Oh Mt. Bike Oregon... The dates will not work for me, but I love riding in Oregon. We rode (part of) NUT and out and back on McKenzie River Trail last year. Love to go back.


----------



## mudworm (Feb 19, 2007)

mudworm said:


> Sent Chris an email per instructions in his greeting message. Have yet to hear back. I'm having my fingers crossed.


Wow, Chris got back to me. It seems that he'll build a small Mach 5 demo bike for us small folks. Whoohooo!  I did not consider Pivot until I read some comments about how well it climbs. Oh, I can't wait to take one to test! Maybe I'll be able to finally get that rock garden climb...


----------



## adventuregirl (Mar 24, 2008)

Mudworm...have you check the site for geomery and sizing. I found that with an inseam of 29.5" inches and being 5'2" I fit best on the extra small. You are a couple of inches taller than me though. It does seem that the standover is measured at the lowest point of the top tube and this is not necessarily where you end up when you stop.
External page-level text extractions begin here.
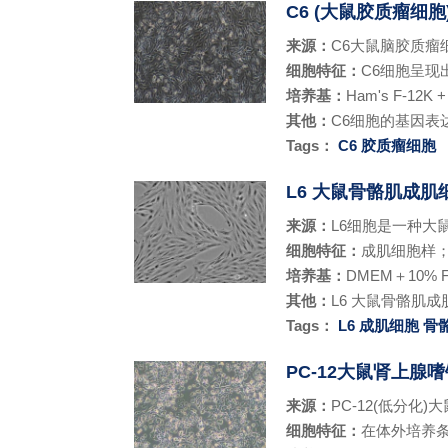
C6 (大鼠胶质瘤细胞
来源：
​C6大鼠脑胶质
细胞特征：
C6细胞呈
培养基：
Ham's F-12K +
其他：
C6细胞的基因表
Tags：
C6
胶质瘤细胞
L6 大鼠骨骼肌成肌
来源：
L6细胞是一种大鼠
细胞特征：
成肌细胞样
培养基：
DMEM＋10% F
其他：
L6 大鼠骨骼肌
Tags：
L6
成肌细胞
骨
PC-12大鼠肾上腺
来源：
PC-12(低分
细胞特征：
在体外培养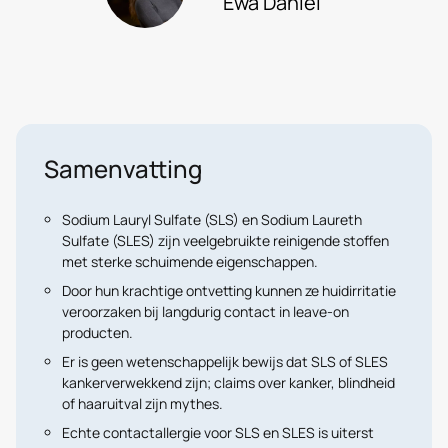
Ewa Daniél
Samenvatting
Sodium Lauryl Sulfate (SLS)
en
Sodium Laureth
Sulfate (SLES)
zijn veelgebruikte reinigende stoffen
met sterke schuimende eigenschappen.
Door hun krachtige ontvetting kunnen ze
huidirritatie
veroorzaken
bij langdurig contact in leave-on
producten.
Er is
geen wetenschappelijk bewijs
dat SLS of SLES
kankerverwekkend zijn; claims over kanker, blindheid
of haaruitval zijn mythes.
Echte contactallergie voor SLS en SLES is uiterst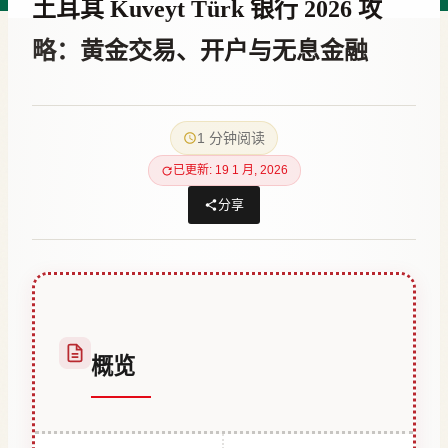
土耳其 Kuveyt Türk 银行 2026 攻
略：黄金交易、开户与无息金融
作
10 7 月, 2023
者
1 分钟阅读
Hatice
Kulali
已更新: 19 1 月, 2026
分享
概览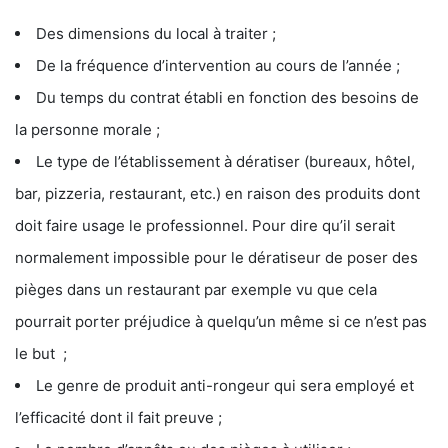
Des dimensions du local à traiter ;
De la fréquence d’intervention au cours de l’année ;
Du temps du contrat établi en fonction des besoins de
la personne morale ;
Le type de l’établissement à dératiser (bureaux, hôtel,
bar, pizzeria, restaurant, etc.) en raison des produits dont
doit faire usage le professionnel. Pour dire qu’il serait
normalement impossible pour le dératiseur de poser des
pièges dans un restaurant par exemple vu que cela
pourrait porter préjudice à quelqu’un même si ce n’est pas
le but ;
Le genre de produit anti-rongeur qui sera employé et
l’efficacité dont il fait preuve ;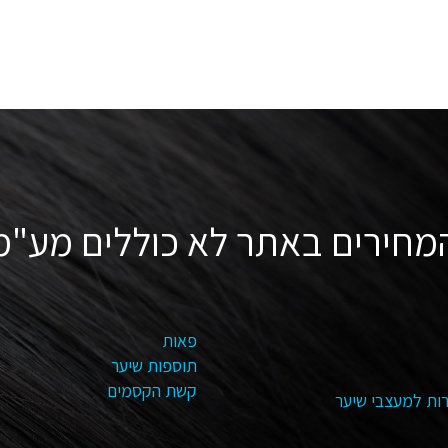
מחירים באתר לא כוללים מע"מ
פאות
תוספות שיער
קשת הקסמים
ות למעצבי שיער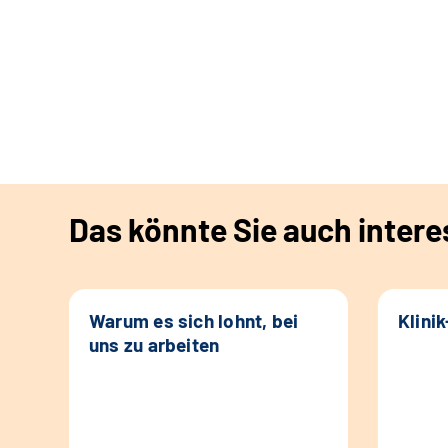
Das könnte Sie auch intere
Warum es sich lohnt, bei
Klini
uns zu arbeiten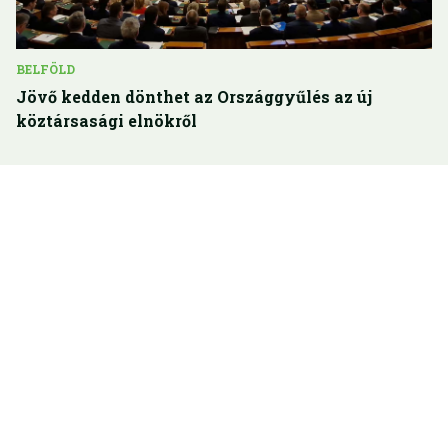
BELFÖLD
Jövő kedden dönthet az Országgyűlés az új
köztársasági elnökről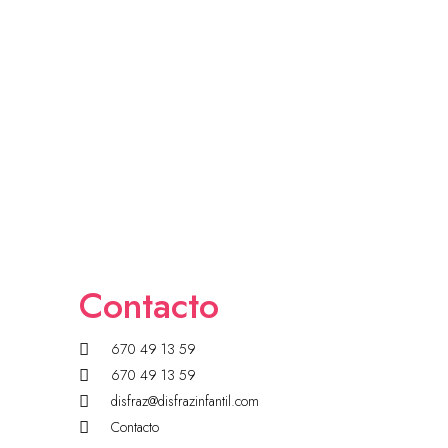
Contacto
670 49 13 59
670 49 13 59
disfraz@disfrazinfantil.com
Contacto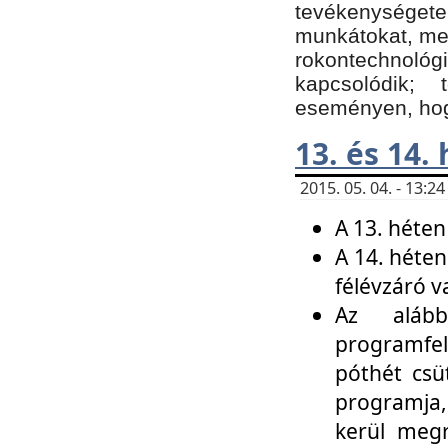
tevékenységet
munkátokat, me
rokontechnoló
kapcsolódik;
eseményen, hogy
13. és 14.
2015. 05. 04. - 13:
A 13. héten
A 14. héten
félévzáró v
Az alább
programfel
póthét csü
programja,
kerül meg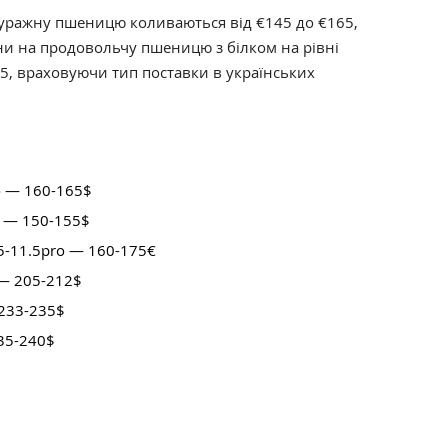
фуражну пшеницю коливаються від €145 до €165,
іни на продовольчу пшеницю з білком на рівні
75, враховуючи тип поставки в українських
o — 160-165$
o — 150-155$
.5-11.5pro — 160-175€
 — 205-212$
 233-235$
235-240$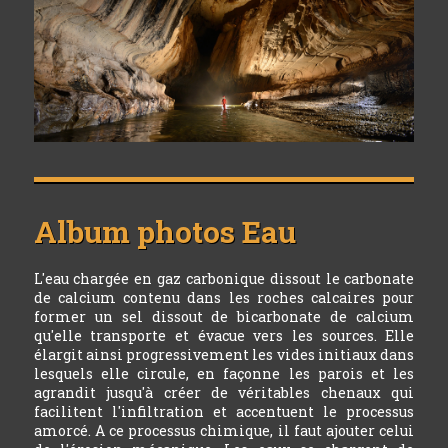
Album photos
Eau
L'eau chargée en gaz carbonique dissout le carbonate
de calcium contenu dans les roches calcaires pour
former un sel dissout de bicarbonate de calcium
qu'elle transporte et évacue vers les sources. Elle
élargit ainsi progressivement les vides initiaux dans
lesquels elle circule, en façonne les parois et les
agrandit jusqu'à créer de véritables chenaux qui
facilitent l'infiltration et accentuent le processus
amorcé. A ce processus chimique, il faut ajouter celui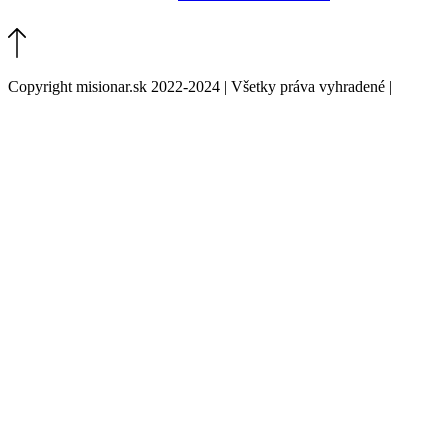
Copyright misionar.sk 2022-2024 | Všetky práva vyhradené |
Informácie o spracovaní údajov (GDPR)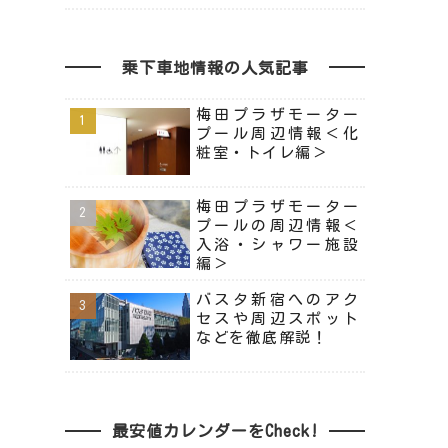
乗下車地情報の人気記事
梅田プラザモーター
プール周辺情報＜化
粧室・トイレ編＞
梅田プラザモーター
プールの周辺情報＜
入浴・シャワー施設
編＞
バスタ新宿へのアク
セスや周辺スポット
などを徹底解説！
最安値カレンダーをCheck!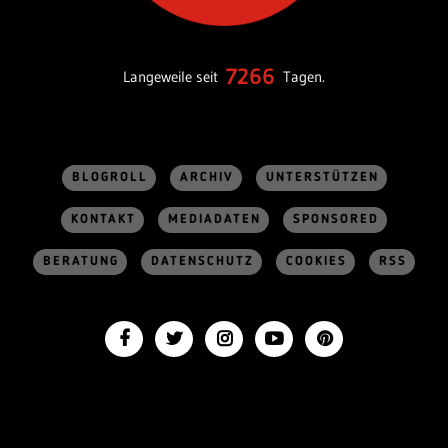
7266
Langeweile seit
Tagen.
BLOGROLL
ARCHIV
UNTERSTÜTZEN
KONTAKT
MEDIADATEN
SPONSORED
BERATUNG
DATENSCHUTZ
COOKIES
RSS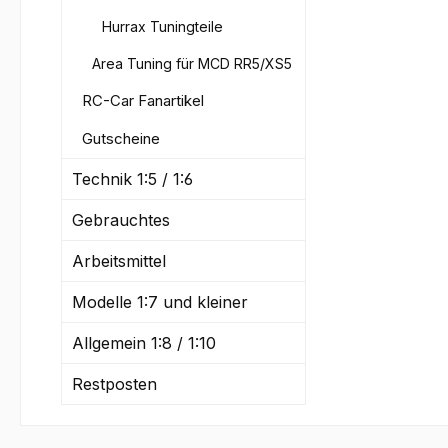
Hurrax Tuningteile
Area Tuning für MCD RR5/XS5
RC-Car Fanartikel
Gutscheine
Technik 1:5 / 1:6
Gebrauchtes
Arbeitsmittel
Modelle 1:7 und kleiner
Allgemein 1:8 / 1:10
Restposten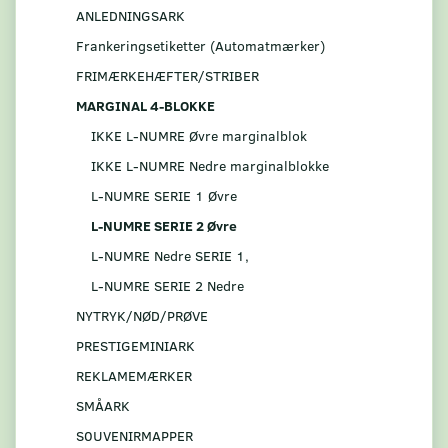
ANLEDNINGSARK
Frankeringsetiketter (Automatmærker)
FRIMÆRKEHÆFTER/STRIBER
MARGINAL 4-BLOKKE
IKKE L-NUMRE Øvre marginalblok
IKKE L-NUMRE Nedre marginalblokke
L-NUMRE SERIE 1 Øvre
L-NUMRE SERIE 2 Øvre
L-NUMRE Nedre SERIE 1,
L-NUMRE SERIE 2 Nedre
NYTRYK/NØD/PRØVE
PRESTIGEMINIARK
REKLAMEMÆRKER
SMÅARK
S0UVENIRMAPPER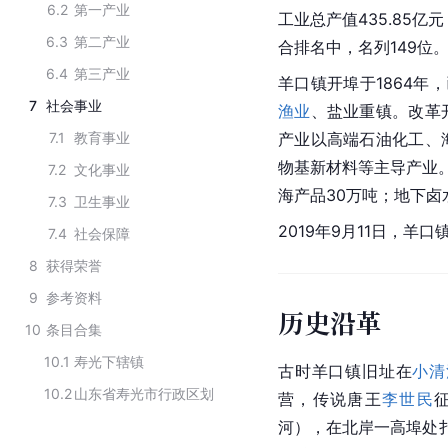
6.2
第一产业
工业
总产值
435.85亿
6.3
第二产业
合排名中，名列149位
6.4
第三产业
羊口镇开埠于1864年
7
社会事业
渔业
、
盐业
重镇。改革
7.1
教育事业
产业以高端石油化工、
物基新材料等主导产业。
7.2
文化事业
海产品30万吨；地下
卤
7.3
卫生事业
2019年9月11日，羊口
7.4
社会保障
8
获得荣誉
9
参考资料
历史沿革
10
条目合集
10.1
寿光下辖镇
古时羊口镇旧址在
小清
10.2
山东省寿光市行政区划
营，传说唐王
李世民
河），在北岸一高埠处扎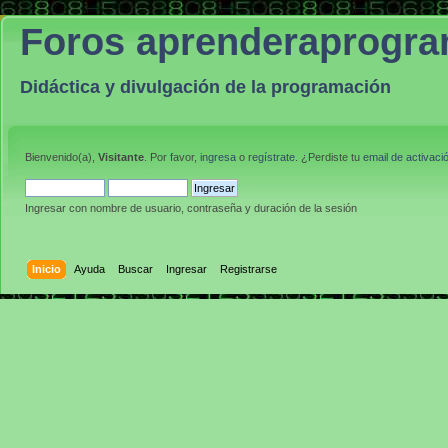
Foros aprenderaprogr
Didáctica y divulgación de la programación
Bienvenido(a),
Visitante
. Por favor,
ingresa
o
regístrate
. ¿Perdiste tu
email de activaci
Ingresar con nombre de usuario, contraseña y duración de la sesión
Inicio
Ayuda
Buscar
Ingresar
Registrarse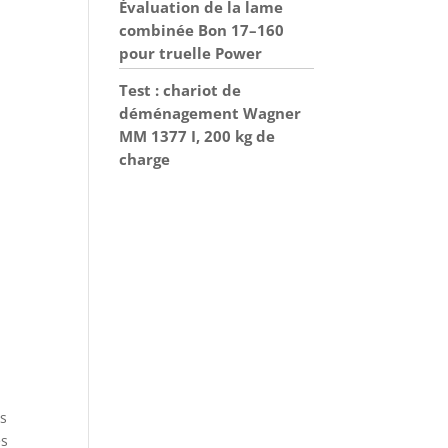
Évaluation de la lame
combinée Bon 17–160
pour truelle Power
Test : chariot de
déménagement Wagner
MM 1377 I, 200 kg de
charge
es
es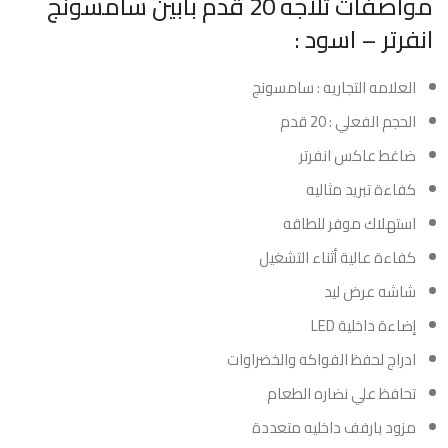
مواصفات ثلاجه 20 قدم بابين سامسونج
انفرتر – اسود :
العلامه التجاريه : سامسونج
الحجم الفعلي : 20 قدم
ضاغط عاكس انفرتر
كفاءة تبريد مثاليه
استهلاك موفر للطاقه
كفاءة عالية أثناء التشغيل
شاشه عرض ليد
إضاءة داخلية LED
ادراج لحفظ الفواكه والخضراوات
تحافظ علي نضاره الطعام
مزود بارفف داخليه متعددة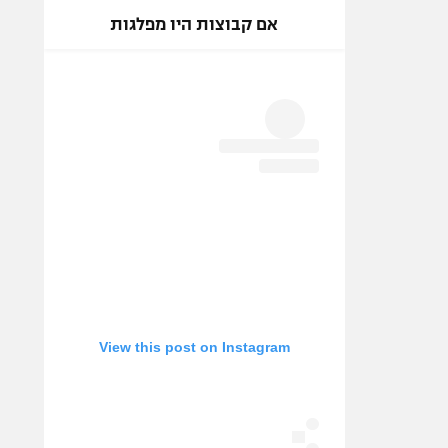
אם קבוצות היו מפלגות
View this post on Instagram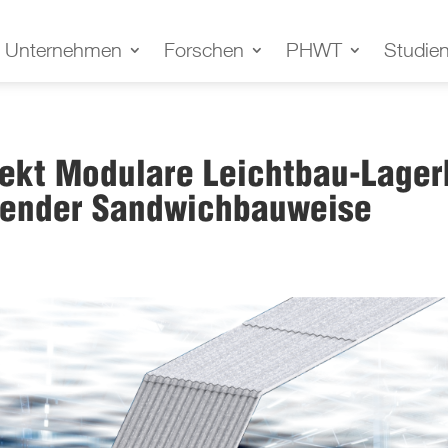
Unternehmen
Forschen
PHWT
Studie
ekt Modulare Leichtbau-Lagerh
gender Sandwichbauweise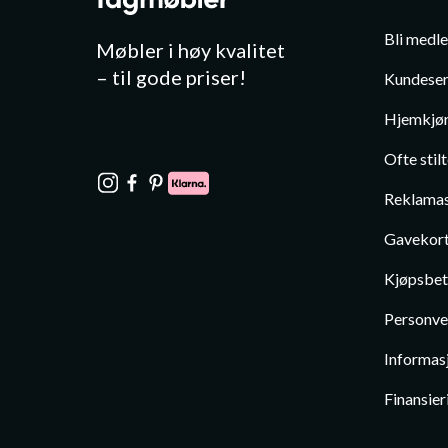
Bli medl
Møbler i høy kvalitet
– til gode priser!
Kundeser
Hjemkjør
Ofte stil
Reklamas
Gavekor
Kjøpsbet
Personve
Informas
Finansier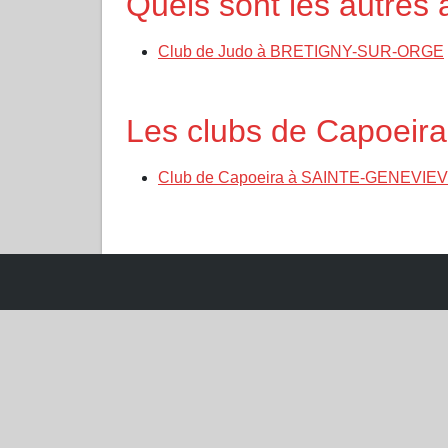
Quels sont les autre
Club de Judo à BRETIGNY-SUR-ORGE
Les clubs de Capoei
Club de Capoeira à SAINTE-GENEVIE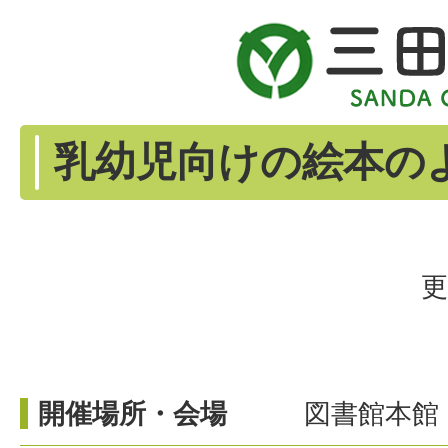
乳幼児向けの絵本の
更
開催場所・会場
図書館本館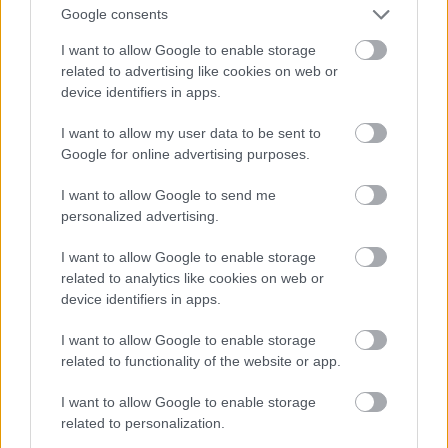
Google consents
I want to allow Google to enable storage
related to advertising like cookies on web or
device identifiers in apps.
I want to allow my user data to be sent to
Google for online advertising purposes.
I want to allow Google to send me
personalized advertising.
Másnap az autó mint egy új, száguldott, hogy
I want to allow Google to enable storage
Szörényi Leventét plagizáljam, téptünk Sienába, ami
related to analytics like cookies on web or
Toszkána déli részén van. Előtte még Pisából kifelé
device identifiers in apps.
megálltunk egy spanyol(!) étteremnél, ahol ugyan
egy lélek nem volt, aki felvilágosítást tudott volna
I want to allow Google to enable storage
adni, viszont a füvön ott parkolt egy csomó 10-es,
related to functionality of the website or app.
20-as, 30-as évekbeli amerikai autó, Ford T- és A-
modell például biztosan volt köztük.
I want to allow Google to enable storage
related to personalization.
Újabb öregautós flash-eink voltak: egy kék 500-as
The pivot is definately at the top of my list...I just need to save up a bit of cash because I want to build it up light with all the bling

You will love how this bike rides though.


----------



## mudworm (Feb 19, 2007)

Since Chris has to start somewhere to build a smaller Pivot Mach 5, he asked for all my measurements, which I happen to have at the tip of my fingers. I'm so excited.


----------



## adventuregirl (Mar 24, 2008)

Great...let me know your impressions once you get to ride it.

The next decision will be do you want the pink or the blue. Not too wild about the color choices but it's more about the ride.

Have fun.


----------



## mudworm (Feb 19, 2007)

Thanks, adventuregirl! Pink is not for me. Blue all the way!  I don't know how soon Chris can put one together. Hope not too long. My current bike's drivetrain is shot, so I'm in some kind of rush in my bike shopping. (I know it's not smart, but that's me, a procrastinator.)


----------



## OnYourLeft (Apr 25, 2008)

For longer riding, the geometry of a Safire will keep you very happy! Also, Specialized has a great warranty and excellent customer service, if needed. Personally, I ride the Specialized Era Marathon, but I wanted the more aggressive geometry for XC racing... otherwise I'd be on a Safire (or if I was racing Endurance XC, 50+ miles).


----------



## mudworm (Feb 19, 2007)

I've been busy bike shopping. I started a blog post to document the process, but I haven't had a chance to update it after I test rode 7 or 8 bikes this weekend. Will update it within a couple of days.

Here is just a quick shout out to others in the SF Bay Area who are looking for a small Pivot Mach 5 to test ride. Chris at Roaring Mouse has one built up available for test rides. It's a sweet ride. Check it out if you are in the market.


----------



## adventuregirl (Mar 24, 2008)

Mudworm...were you at the demo for Trailhead Cyclery? I was there hoping to try a small Santa Cruz Blur LT2...but now luck. So I rode the 575 again and my honey rode a Mojo which he's been meaning to try. I have contacted Danny from SC about getting a demo...I'll let you know if I have any luck with that. I'm also hoping to try an ex-small Titus FTM Saturday at Roaring Mouse.


----------



## mudworm (Feb 19, 2007)

Yes, I was there whole day on Saturday and for a couple of hours on Sunday morning when my girlfriend made a purchase on a Yeti 575. I was in a red helmet. 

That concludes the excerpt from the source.